> **Directions**:
Write out, word for word, every line in the data below from the one containing "Archives (887, 25)" to the one containing "D-Day 1944-2024 artikelen (83, 1636)", both of them included.

Start of Data records

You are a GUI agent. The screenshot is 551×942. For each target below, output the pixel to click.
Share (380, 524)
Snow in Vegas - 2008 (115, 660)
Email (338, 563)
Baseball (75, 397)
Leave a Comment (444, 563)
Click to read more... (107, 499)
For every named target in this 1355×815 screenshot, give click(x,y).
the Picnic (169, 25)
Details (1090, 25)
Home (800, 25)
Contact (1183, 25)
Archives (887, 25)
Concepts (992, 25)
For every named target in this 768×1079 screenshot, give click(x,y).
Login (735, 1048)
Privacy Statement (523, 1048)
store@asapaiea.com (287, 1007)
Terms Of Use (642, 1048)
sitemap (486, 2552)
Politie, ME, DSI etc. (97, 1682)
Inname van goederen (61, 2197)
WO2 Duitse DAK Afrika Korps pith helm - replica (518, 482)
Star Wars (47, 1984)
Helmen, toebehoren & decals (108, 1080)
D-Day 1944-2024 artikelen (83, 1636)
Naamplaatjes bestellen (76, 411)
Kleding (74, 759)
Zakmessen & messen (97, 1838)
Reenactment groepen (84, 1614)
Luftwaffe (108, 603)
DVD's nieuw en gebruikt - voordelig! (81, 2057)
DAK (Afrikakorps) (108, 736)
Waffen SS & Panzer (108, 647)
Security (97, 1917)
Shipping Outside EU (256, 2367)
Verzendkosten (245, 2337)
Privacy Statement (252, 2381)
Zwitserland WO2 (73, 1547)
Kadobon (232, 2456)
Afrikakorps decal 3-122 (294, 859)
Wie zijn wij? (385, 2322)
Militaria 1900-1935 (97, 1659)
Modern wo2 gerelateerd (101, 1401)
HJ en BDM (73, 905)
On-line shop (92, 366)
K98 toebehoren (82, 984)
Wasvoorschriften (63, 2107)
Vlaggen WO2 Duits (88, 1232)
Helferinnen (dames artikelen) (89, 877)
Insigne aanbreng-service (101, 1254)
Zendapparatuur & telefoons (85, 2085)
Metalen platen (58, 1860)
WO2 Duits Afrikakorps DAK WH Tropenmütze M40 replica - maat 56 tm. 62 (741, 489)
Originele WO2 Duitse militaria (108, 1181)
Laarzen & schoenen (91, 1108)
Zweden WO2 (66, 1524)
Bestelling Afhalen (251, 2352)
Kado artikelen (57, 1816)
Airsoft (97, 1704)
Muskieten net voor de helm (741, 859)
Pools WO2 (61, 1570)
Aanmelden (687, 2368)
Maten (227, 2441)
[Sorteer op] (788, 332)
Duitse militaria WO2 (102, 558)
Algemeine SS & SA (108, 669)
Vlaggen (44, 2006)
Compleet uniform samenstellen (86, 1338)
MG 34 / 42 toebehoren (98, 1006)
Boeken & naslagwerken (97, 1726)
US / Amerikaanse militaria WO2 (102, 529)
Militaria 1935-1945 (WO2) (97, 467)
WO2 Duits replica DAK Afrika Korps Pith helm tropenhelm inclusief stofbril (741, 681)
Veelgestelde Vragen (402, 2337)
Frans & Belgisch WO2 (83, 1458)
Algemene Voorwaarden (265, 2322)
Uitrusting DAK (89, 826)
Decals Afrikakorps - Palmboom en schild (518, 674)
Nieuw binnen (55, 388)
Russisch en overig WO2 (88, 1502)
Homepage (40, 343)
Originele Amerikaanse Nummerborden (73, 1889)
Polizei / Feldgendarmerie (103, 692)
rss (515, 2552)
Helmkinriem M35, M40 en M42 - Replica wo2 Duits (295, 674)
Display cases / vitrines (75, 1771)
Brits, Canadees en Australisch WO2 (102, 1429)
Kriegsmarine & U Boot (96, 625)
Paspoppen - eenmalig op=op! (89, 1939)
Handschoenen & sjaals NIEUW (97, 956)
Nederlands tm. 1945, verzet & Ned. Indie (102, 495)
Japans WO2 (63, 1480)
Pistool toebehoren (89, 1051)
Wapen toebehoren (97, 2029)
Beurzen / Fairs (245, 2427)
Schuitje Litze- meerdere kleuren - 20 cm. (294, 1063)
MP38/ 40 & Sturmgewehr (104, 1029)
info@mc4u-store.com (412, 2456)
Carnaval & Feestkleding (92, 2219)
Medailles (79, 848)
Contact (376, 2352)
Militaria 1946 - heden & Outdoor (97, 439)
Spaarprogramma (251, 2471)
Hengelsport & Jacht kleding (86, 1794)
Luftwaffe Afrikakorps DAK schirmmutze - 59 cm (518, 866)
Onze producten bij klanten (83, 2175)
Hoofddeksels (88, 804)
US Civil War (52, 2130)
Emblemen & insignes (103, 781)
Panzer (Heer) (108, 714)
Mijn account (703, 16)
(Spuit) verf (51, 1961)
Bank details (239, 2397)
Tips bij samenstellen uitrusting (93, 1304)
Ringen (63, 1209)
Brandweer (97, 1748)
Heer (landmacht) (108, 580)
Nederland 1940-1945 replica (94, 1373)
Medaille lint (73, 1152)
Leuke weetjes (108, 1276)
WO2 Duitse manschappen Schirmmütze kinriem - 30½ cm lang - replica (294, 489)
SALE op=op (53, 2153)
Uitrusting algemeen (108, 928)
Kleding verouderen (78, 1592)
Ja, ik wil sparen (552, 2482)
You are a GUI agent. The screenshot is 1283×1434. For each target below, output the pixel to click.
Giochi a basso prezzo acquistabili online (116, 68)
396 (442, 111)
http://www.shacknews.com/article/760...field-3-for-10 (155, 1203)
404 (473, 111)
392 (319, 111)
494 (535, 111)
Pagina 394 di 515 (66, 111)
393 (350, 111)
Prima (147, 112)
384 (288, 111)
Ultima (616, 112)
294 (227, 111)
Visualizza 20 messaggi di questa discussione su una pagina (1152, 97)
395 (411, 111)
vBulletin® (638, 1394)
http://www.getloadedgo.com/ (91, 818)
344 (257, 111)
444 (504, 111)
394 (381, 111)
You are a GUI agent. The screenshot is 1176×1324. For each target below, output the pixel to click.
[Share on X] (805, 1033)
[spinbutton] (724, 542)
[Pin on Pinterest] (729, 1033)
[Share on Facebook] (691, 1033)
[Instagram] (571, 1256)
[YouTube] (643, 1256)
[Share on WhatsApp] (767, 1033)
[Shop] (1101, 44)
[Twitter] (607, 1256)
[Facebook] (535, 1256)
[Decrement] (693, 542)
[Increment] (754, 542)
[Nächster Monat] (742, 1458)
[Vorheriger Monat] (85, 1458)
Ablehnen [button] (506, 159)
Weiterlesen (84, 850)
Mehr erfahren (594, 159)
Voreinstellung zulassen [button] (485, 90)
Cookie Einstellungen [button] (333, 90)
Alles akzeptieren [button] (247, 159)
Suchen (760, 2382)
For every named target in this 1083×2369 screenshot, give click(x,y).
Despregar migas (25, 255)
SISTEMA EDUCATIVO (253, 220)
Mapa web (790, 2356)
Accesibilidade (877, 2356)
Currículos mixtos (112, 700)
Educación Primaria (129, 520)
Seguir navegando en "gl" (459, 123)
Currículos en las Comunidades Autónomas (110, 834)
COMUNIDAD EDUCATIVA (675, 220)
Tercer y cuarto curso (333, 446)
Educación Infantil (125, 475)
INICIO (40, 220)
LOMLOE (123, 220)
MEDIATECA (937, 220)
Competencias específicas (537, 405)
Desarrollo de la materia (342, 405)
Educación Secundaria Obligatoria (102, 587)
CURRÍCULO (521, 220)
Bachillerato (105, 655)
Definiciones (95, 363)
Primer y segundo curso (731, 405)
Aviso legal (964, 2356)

End of Data records

> **Answer to the problem**:
Archives (887, 25)
Concepts (992, 25)
For every named target in this 768×1079 screenshot, give click(x,y).
Login (735, 1048)
Privacy Statement (523, 1048)
store@asapaiea.com (287, 1007)
Terms Of Use (642, 1048)
sitemap (486, 2552)
Politie, ME, DSI etc. (97, 1682)
Inname van goederen (61, 2197)
WO2 Duitse DAK Afrika Korps pith helm - replica (518, 482)
Star Wars (47, 1984)
Helmen, toebehoren & decals (108, 1080)
D-Day 1944-2024 artikelen (83, 1636)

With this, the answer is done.